Stored data entries —
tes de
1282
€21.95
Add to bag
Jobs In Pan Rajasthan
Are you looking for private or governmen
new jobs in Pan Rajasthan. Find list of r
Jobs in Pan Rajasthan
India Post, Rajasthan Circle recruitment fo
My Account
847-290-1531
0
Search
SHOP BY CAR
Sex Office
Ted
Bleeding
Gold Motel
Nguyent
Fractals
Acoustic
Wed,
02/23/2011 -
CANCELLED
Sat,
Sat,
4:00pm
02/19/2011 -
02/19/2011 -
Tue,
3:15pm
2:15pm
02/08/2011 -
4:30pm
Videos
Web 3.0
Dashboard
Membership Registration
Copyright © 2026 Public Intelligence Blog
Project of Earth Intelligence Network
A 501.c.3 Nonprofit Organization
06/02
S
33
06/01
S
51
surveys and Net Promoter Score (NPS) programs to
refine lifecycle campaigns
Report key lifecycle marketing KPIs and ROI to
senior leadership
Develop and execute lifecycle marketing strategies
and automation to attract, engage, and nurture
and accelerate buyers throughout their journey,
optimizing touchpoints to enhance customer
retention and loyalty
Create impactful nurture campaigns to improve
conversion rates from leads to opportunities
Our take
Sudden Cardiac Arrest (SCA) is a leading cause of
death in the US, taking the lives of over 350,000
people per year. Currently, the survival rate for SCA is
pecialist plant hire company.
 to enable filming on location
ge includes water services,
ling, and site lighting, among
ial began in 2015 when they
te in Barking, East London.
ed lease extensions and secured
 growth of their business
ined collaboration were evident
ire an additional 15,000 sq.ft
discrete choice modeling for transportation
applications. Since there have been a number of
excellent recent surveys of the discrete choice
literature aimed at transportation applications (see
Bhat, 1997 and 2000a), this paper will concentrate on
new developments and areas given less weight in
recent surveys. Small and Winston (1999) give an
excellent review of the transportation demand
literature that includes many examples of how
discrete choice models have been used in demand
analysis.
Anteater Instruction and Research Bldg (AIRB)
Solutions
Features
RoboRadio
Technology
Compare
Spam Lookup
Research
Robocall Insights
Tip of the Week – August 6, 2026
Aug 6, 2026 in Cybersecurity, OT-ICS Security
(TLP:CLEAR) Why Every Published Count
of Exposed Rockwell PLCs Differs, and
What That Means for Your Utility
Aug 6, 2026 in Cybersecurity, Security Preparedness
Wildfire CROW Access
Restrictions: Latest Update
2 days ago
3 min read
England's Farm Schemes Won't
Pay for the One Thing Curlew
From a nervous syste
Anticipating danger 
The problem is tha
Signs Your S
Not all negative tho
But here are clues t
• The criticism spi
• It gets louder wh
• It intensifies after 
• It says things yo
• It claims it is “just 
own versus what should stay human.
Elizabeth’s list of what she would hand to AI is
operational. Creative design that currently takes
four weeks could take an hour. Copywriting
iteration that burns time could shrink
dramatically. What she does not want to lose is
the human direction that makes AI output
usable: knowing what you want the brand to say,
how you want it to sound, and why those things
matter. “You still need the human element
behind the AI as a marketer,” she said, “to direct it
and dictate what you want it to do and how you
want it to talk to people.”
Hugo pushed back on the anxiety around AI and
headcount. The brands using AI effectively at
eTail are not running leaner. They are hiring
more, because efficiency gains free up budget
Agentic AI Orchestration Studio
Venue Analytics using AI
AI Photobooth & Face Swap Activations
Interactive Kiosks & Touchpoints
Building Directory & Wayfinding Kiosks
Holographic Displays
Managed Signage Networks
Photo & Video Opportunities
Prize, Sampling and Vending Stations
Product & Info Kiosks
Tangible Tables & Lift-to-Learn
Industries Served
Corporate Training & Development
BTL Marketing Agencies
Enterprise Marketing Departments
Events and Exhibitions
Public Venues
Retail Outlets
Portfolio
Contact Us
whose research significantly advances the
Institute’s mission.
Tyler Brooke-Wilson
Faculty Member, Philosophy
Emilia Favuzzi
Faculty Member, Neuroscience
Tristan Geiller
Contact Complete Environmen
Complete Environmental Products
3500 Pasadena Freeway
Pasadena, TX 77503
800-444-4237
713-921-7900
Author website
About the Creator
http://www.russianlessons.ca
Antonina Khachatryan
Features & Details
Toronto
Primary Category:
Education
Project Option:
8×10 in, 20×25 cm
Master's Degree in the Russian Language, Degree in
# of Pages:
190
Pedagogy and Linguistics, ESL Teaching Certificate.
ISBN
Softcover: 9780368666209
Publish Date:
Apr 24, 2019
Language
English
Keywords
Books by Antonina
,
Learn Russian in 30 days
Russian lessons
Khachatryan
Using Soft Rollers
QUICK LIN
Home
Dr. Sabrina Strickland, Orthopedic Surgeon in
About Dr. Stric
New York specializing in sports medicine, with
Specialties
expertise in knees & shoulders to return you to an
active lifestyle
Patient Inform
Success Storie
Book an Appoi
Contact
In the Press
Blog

GOAL OF THE EXERCISE — Reply with one number: the count of lines in the entries that include the word "Antonina".

EXERCISE OUTPUT — 2